I could wait until gold drops 10% and buy calls at the money so if gold goes back up and the short puts I sold expire worthless, I’m able to buy gold at -10% due to my calls. But again, I expect the option premium to be very high relative to the premium I sold the puts at.

I could see this making sense if perhaps I was betting against volatility, and thus 90% of the time the puts I sell expire worthless and the 10% of the time they don’t, I am forced to hedge at a cost higher than the premium of that transaction but in aggregate, I’m making a profit over a large number of such transactions over time. However, this doesn’t seem like a hedge, it seems like a bet.

So, if I wanted to play market maker, how would I do so?
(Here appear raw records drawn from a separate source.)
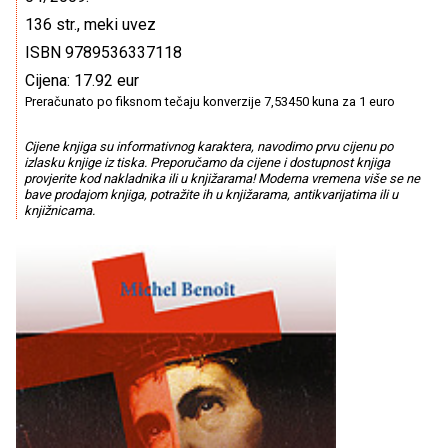
136 str., meki uvez
ISBN 9789536337118
Cijena: 17.92 eur
Preračunato po fiksnom tečaju konverzije 7,53450 kuna za 1 euro
Cijene knjiga su informativnog karaktera, navodimo prvu cijenu po
izlasku knjige iz tiska. Preporučamo da cijene i dostupnost knjiga
provjerite kod nakladnika ili u knjižarama! Moderna vremena više se ne
bave prodajom knjiga, potražite ih u knjižarama, antikvarijatima ili u
knjižnicama.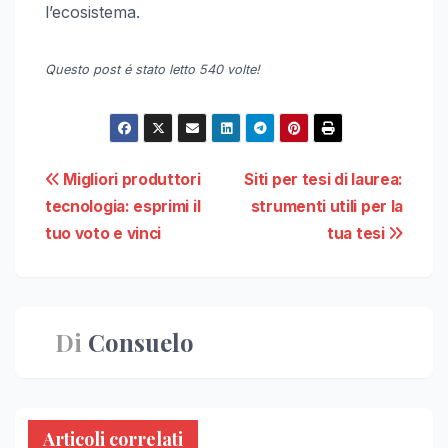
l’ecosistema.
Questo post é stato letto 540 volte!
Navigazione
Migliori produttori
Siti per tesi di laurea:
tecnologia: esprimi il
strumenti utili per la
articoli
tuo voto e vinci
tua tesi
Di
Consuelo
Articoli correlati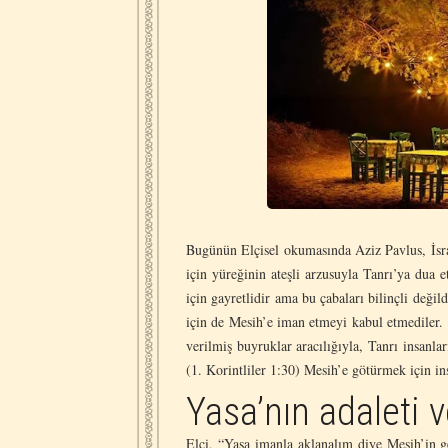
Bugünün Elçisel okumasında Aziz Pavlus, İsrai
için yüreğinin ateşli arzusuyla Tanrı’ya dua et
için gayretlidir ama bu çabaları bilinçli deği
için de Mesih’e iman etmeyi kabul etmediler.
verilmiş buyruklar aracılığıyla, Tanrı insanlar
(1. Korintliler 1:30) Mesih’e götürmek için in
Yasa’nın adaleti v
Elçi, “Yasa imanla aklanalım diye Mesih’in ge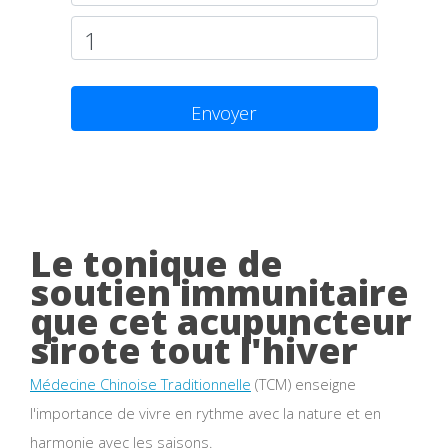
Envoyer
Le tonique de
soutien immunitaire
que cet acupuncteur
sirote tout l'hiver
Médecine Chinoise Traditionnelle
(TCM) enseigne
l'importance de vivre en rythme avec la nature et en
harmonie avec les saisons.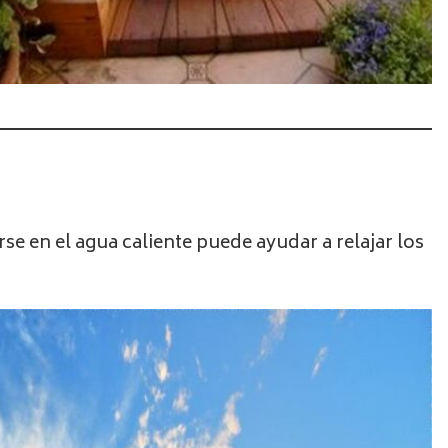
irse en el agua caliente puede ayudar a relajar los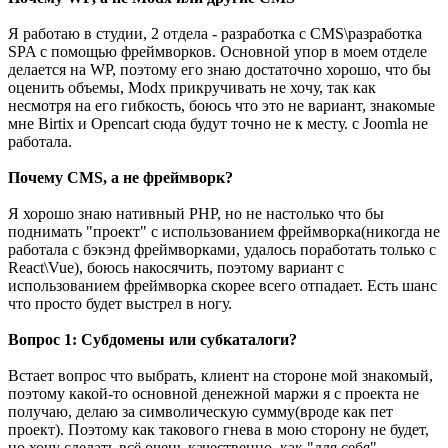
Я работаю в студии, 2 отдела - разработка с CMS\разработка
SPA с помощью фреймворков. Основной упор в моем отделе
делается на WP, поэтому его знаю достаточно хорошо, что бы
оценить объемы, Modx прикручивать не хочу, так как
несмотря на его гибкость, боюсь что это не вариант, знакомые
мне Birtix и Opencart сюда будут точно не к месту. с Joomla не
работала.
Почему CMS, а не фреймворк?
Я хорошо знаю нативный PHP, но не настолько что бы
поднимать "проект" с использованием фреймворка(никогда не
работала с бэкэнд фреймворками, удалось поработать только с
React\Vue), боюсь накосячить, поэтому вариант с
использованием фреймворка скорее всего отпадает. Есть шанс
что просто будет выстрел в ногу.
Вопрос 1: Субдомены или субкаталоги?
Встает вопрос что выбрать, клиент на стороне мой знакомый,
поэтому какой-то основной денежной маржи я с проекта не
получаю, делаю за символическую сумму(вроде как пет
проект). Поэтому как такового гнева в мою сторону не будет,
но хочу сделать всё очень качественно, как "для себя".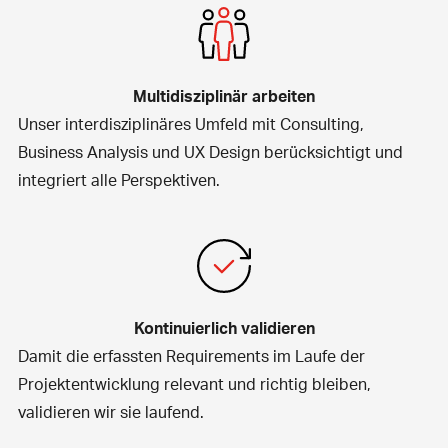
Multidisziplinär arbeiten
Unser interdisziplinäres Umfeld mit
Consulting
,
Business Analysis
und
UX Design
berücksichtigt und
integriert alle Perspektiven.
Kontinuierlich validieren
Damit die erfassten Requirements im Laufe der
Projektentwicklung relevant und richtig bleiben,
validieren wir sie laufend.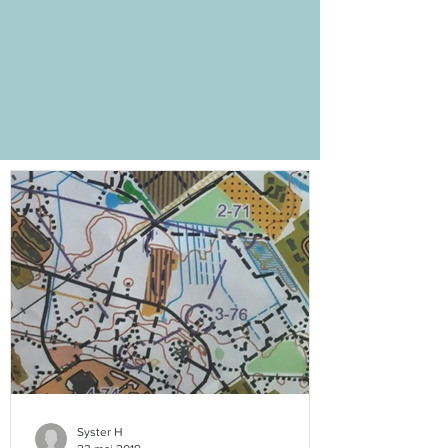
Syster H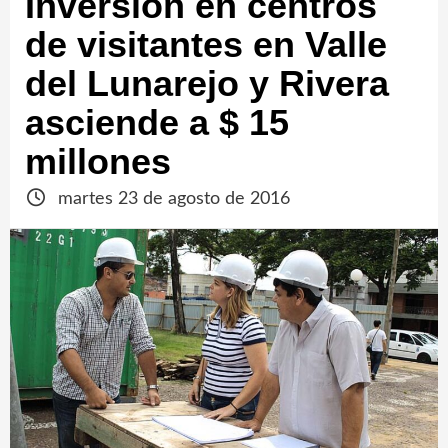
Inversión en centros
de visitantes en Valle
del Lunarejo y Rivera
asciende a $ 15
millones
martes 23 de agosto de 2016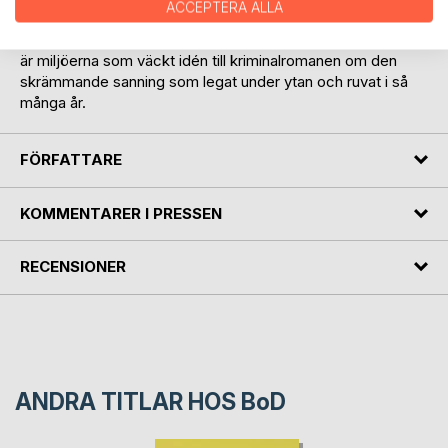
ACCEPTERA ALLA
Stenhamrabrottet är Pernilla Ulvbloms första kriminalroman.
Den utspelar sig bland annat i hennes hemkommun och det
är miljöerna som väckt idén till kriminalromanen om den
skrämmande sanning som legat under ytan och ruvat i så
många år.
FÖRFATTARE
KOMMENTARER I PRESSEN
RECENSIONER
ANDRA TITLAR HOS
BoD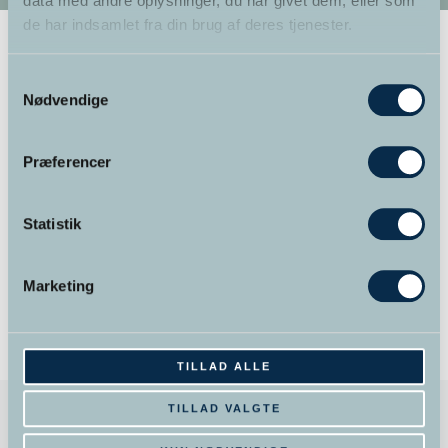
data med andre oplysninger, du har givet dem, eller som
de har indsamlet fra din brug af deres tjenester.
Samtykkevalg
Nødvendige
Præferencer
Statistik
Marketing
TILLAD ALLE
TILLAD VALGTE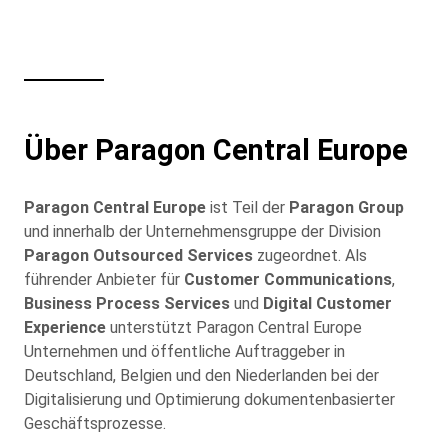
Über Paragon Central Europe
Paragon Central Europe
ist Teil der
Paragon Group
und innerhalb der Unternehmensgruppe der Division
Paragon Outsourced Services
zugeordnet. Als
führender Anbieter für
Customer Communications
,
Business Process Services
und
Digital Customer
Experience
unterstützt Paragon Central Europe
Unternehmen und öffentliche Auftraggeber in
Deutschland, Belgien und den Niederlanden bei der
Digitalisierung und Optimierung dokumentenbasierter
Geschäftsprozesse.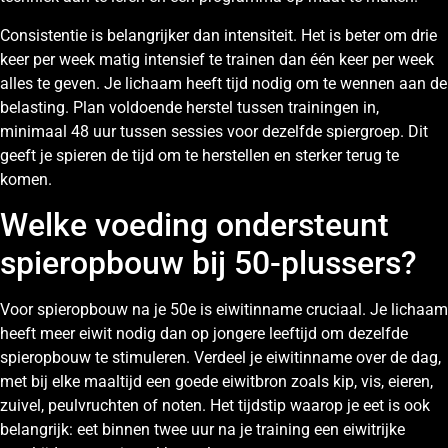
Consistentie is belangrijker dan intensiteit. Het is beter om drie
keer per week matig intensief te trainen dan één keer per week
alles te geven. Je lichaam heeft tijd nodig om te wennen aan de
belasting. Plan voldoende herstel tussen trainingen in,
minimaal 48 uur tussen sessies voor dezelfde spiergroep. Dit
geeft je spieren de tijd om te herstellen en sterker terug te
komen.
Welke voeding ondersteunt
spieropbouw bij 50-plussers?
Voor spieropbouw na je 50e is eiwitinname cruciaal. Je lichaam
heeft meer eiwit nodig dan op jongere leeftijd om dezelfde
spieropbouw te stimuleren. Verdeel je eiwitinname over de dag,
met bij elke maaltijd een goede eiwitbron zoals kip, vis, eieren,
zuivel, peulvruchten of noten. Het tijdstip waarop je eet is ook
belangrijk: eet binnen twee uur na je training een eiwitrijke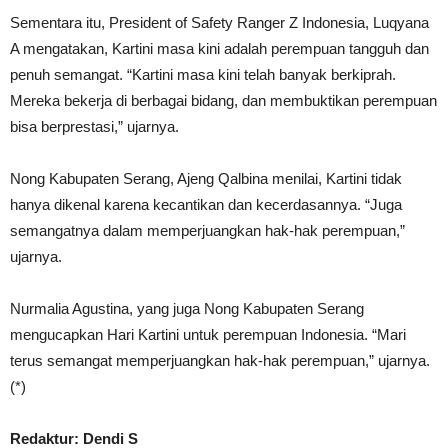
Sementara itu, President of Safety Ranger Z Indonesia, Luqyana
A mengatakan, Kartini masa kini adalah perempuan tangguh dan
penuh semangat. “Kartini masa kini telah banyak berkiprah.
Mereka bekerja di berbagai bidang, dan membuktikan perempuan
bisa berprestasi,” ujarnya.
Nong Kabupaten Serang, Ajeng Qalbina menilai, Kartini tidak
hanya dikenal karena kecantikan dan kecerdasannya. “Juga
semangatnya dalam memperjuangkan hak-hak perempuan,”
ujarnya.
Nurmalia Agustina, yang juga Nong Kabupaten Serang
mengucapkan Hari Kartini untuk perempuan Indonesia. “Mari
terus semangat memperjuangkan hak-hak perempuan,” ujarnya.
(*)
Redaktur: Dendi S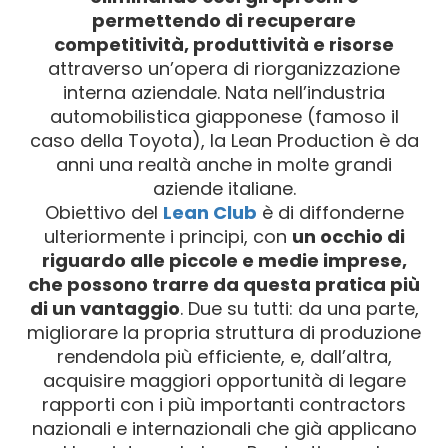
permettendo di recuperare
competitività, produttività e risorse
attraverso un’opera di riorganizzazione
interna aziendale. Nata nell’industria
automobilistica giapponese (famoso il
caso della Toyota), la Lean Production è da
anni una realtà anche in molte grandi
aziende italiane.
Obiettivo del
Lean Club
è di diffonderne
ulteriormente i principi, con
un occhio di
riguardo alle piccole e medie imprese,
che possono trarre da questa pratica più
di un vantaggio
. Due su tutti: da una parte,
migliorare la propria struttura di produzione
rendendola più efficiente, e, dall’altra,
acquisire maggiori opportunità di legare
rapporti con i più importanti contractors
nazionali e internazionali che già applicano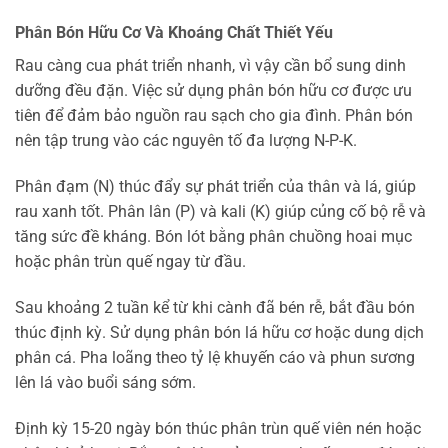
Phân Bón Hữu Cơ Và Khoáng Chất Thiết Yếu
Rau càng cua phát triển nhanh, vì vậy cần bổ sung dinh
dưỡng đều đặn. Việc sử dụng phân bón hữu cơ được ưu
tiên để đảm bảo nguồn rau sạch cho gia đình. Phân bón
nên tập trung vào các nguyên tố đa lượng N-P-K.
Phân đạm (N) thúc đẩy sự phát triển của thân và lá, giúp
rau xanh tốt. Phân lân (P) và kali (K) giúp củng cố bộ rễ và
tăng sức đề kháng. Bón lót bằng phân chuồng hoai mục
hoặc phân trùn quế ngay từ đầu.
Sau khoảng 2 tuần kể từ khi cành đã bén rễ, bắt đầu bón
thúc định kỳ. Sử dụng phân bón lá hữu cơ hoặc dung dịch
phân cá. Pha loãng theo tỷ lệ khuyến cáo và phun sương
lên lá vào buổi sáng sớm.
Định kỳ 15-20 ngày bón thúc phân trùn quế viên nén hoặc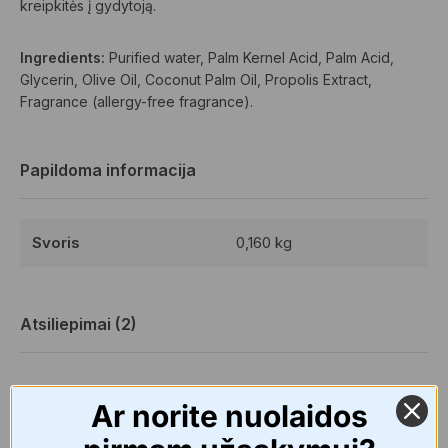
kreipkitės į gydytoją.
Ingredients:
Purified water, Palm Kernel Acid, Palm Acid,
Glycerin, Olive Oil, Coconut Palm Oil, Propolis Extract,
Fragrance (allergy-free fragrance).
Papildoma informacija
Svoris
0,160 kg
Atsiliepimai (2)
Ar norite nuolaidos
2 atsiliepimai apie
Mother-K DIA
Skalbinių muilas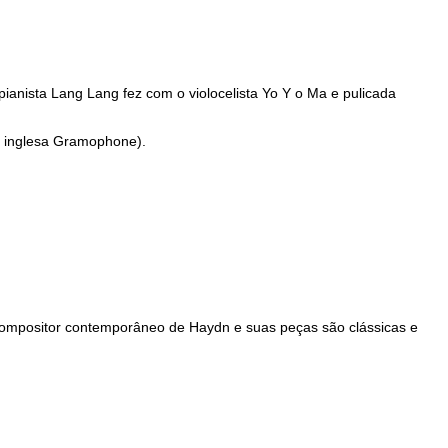
pianista Lang Lang fez com o violocelista Yo Y o Ma e pulicada
ta inglesa Gramophone).
compositor contemporâneo de Haydn e suas peças são clássicas e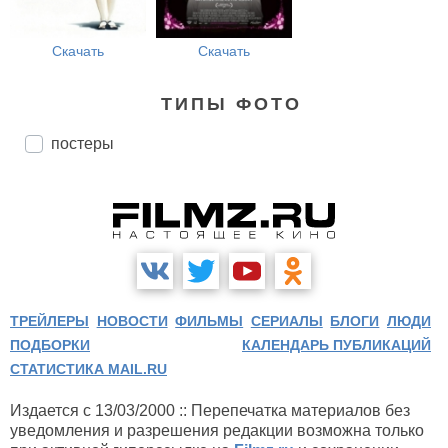
Скачать
Скачать
ТИПЫ ФОТО
постеры
ТРЕЙЛЕРЫ
НОВОСТИ
ФИЛЬМЫ
СЕРИАЛЫ
БЛОГИ
ЛЮДИ
ПОДБОРКИ
КАЛЕНДАРЬ ПУБЛИКАЦИЙ
СТАТИСТИКА MAIL.RU
Издается с 13/03/2000 :: Перепечатка материалов без
уведомления и разрешения редакции возможна только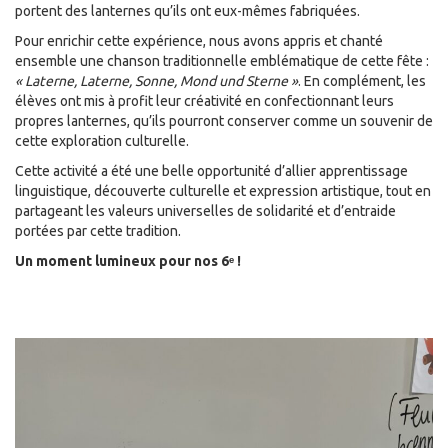
portent des lanternes qu’ils ont eux-mêmes fabriquées.
Pour enrichir cette expérience, nous avons appris et chanté
ensemble une chanson traditionnelle emblématique de cette fête :
« Laterne, Laterne, Sonne, Mond und Sterne »
. En complément, les
élèves ont mis à profit leur créativité en confectionnant leurs
propres lanternes, qu’ils pourront conserver comme un souvenir de
cette exploration culturelle.
Cette activité a été une belle opportunité d’allier apprentissage
linguistique, découverte culturelle et expression artistique, tout en
partageant les valeurs universelles de solidarité et d’entraide
portées par cette tradition.
Un moment lumineux pour nos 6ᵉ !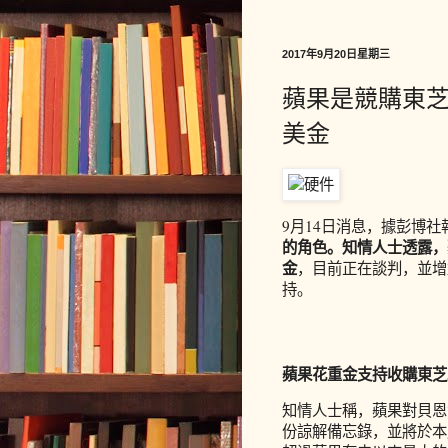
2017年9月20日星期三
蘋果是競購東芝
美金
9月14日消息，據彭博社
的角色。知情人士透露，
金
，目前正在談判，並增
持。
蘋果花重金支持收購東芝
知情人士稱，蘋果對貝恩
份諒解備忘錄，並將於本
I have strict buy and sell prices for certain securities, specifically GLD and SPY. If they drop below a certain point I want to buy them, and if they go above a certain point I want to sell some to rebalance.

How can I effectively take the GLD and SPY shares I hold, and sell covered calls to not only exit with profits but make additional money from the option premium but not risk that the stock moves down before expiry and I lose out on the sale at higher price?

And how can I write naked puts on them so if they drop I buy them, but if they drop with time left in the contract, I don’t risk missing out on a buy at the dip, if it rises again mid contract?

There are other nuances. An old trade sequence of mine on Whole Foods pre-Amazon:
8/12/16
SOLD 10 WHOLE FOODS MARKET 09/16/2016 $30 Put: $572.25 ($580 net of commission)
BOUGHT 10 WHOLE FOODS MARKET 09/16/2016 $27 Put $86.69

Note the lower put was purchased as insurance, so I had at most $3000 at risk (I could have spent a little more for a put with a later strike date)

9/16/16:
BOUGHT WHOLE FOODS MARKET (Symbol: WFM) 1000@30 30008.95

9/19/16:
SOLD WHOLE FOODS MARKET 11/18/2016 $30 Call 10 $963.29

10/14/16
Qualified Dividend WHOLE FOODS MARKET: WFM 135.00

11/18/16:
SOLD WHOLE FOODS MARKET (Symbol: WFM) $29990.40

So with $3000 originally at risk and a stake of $30k, I netted $1565.30 in 3 months (around 5.2% in three months, 20.9% annualized buying and selling the stock at the same price.

Back to the well:
SOLD 01/20/2017 $30.5 Put (Symbol: WFM 01/20/2017 30.50 P) 10 $373.30

3/3/17:
SOLD 03/17/2017 $29 Put (Symbol: WFM 03/17/2017 29.00 P) 10 $268.29

5/31/17:
SOLD 06/16/2017 $35 Put (Symbol: WFM 06/16/2017 35.00 P) 10 $688.39

All of the above expired worthless, the last was after the AMZN announcement. Naked puts require you have cash on hand to cover possible transactions.

I’d pick a few stocks to follow (I have a few on my current list) that you think are a good purchase at the strike price. I recently had a similar transaction on another stock (bought and sold stock @ 50, originally sold 6/19/20 puts for $2.95 [put to me @ 50]; sold 8/21/20 55 calls at $1.29 [expired], 9/14/20 collected 0.10 dividend; sold 11/20/20 50 calls at $2.01 [exercised; stock at $53.33] – yielding 6.35/share in 5 months (12.7% over five months, about 30% annualized after commissions – I made less ($4.65/sh), as I also spent some of the money from the original sale of puts to purchase calls at a higher strike price: those expired worthless).